> **Task prompt**:
Start at the line below containing "25 Temmuz 2026" and stop at the line containing "durumlardan biri de". Repeat every line of that stretch exactly, and nothing outside it.

(Page images and extracted text)
- - -

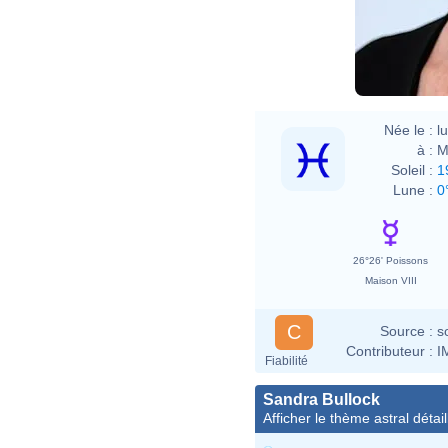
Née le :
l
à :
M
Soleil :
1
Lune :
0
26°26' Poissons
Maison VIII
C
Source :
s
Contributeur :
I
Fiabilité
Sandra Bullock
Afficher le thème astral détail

- - -

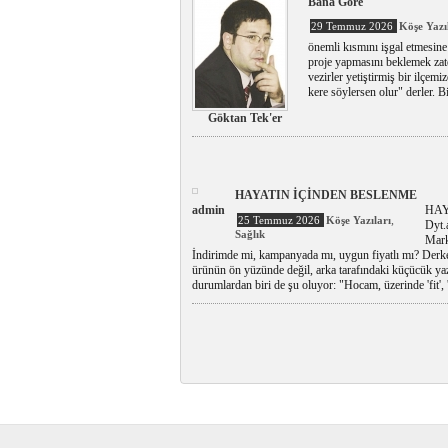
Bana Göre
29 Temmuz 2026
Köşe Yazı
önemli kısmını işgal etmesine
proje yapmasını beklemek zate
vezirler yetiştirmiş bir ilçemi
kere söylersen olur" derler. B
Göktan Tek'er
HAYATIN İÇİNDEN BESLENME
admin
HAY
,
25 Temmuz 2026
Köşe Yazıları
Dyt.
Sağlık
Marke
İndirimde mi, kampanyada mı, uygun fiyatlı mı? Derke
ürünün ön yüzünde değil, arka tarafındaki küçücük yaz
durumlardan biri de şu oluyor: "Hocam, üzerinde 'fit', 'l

- - -

> **Output of the exercise**:
25 Temmuz 2026
Köşe Yazıları
Dyt.
Sağlık
Marke
İndirimde mi, kampanyada mı, uygun fiyatlı mı? Derke
ürünün ön yüzünde değil, arka tarafındaki küçücük yaz
durumlardan biri de şu oluyor: "Hocam, üzerinde 'fit', 'l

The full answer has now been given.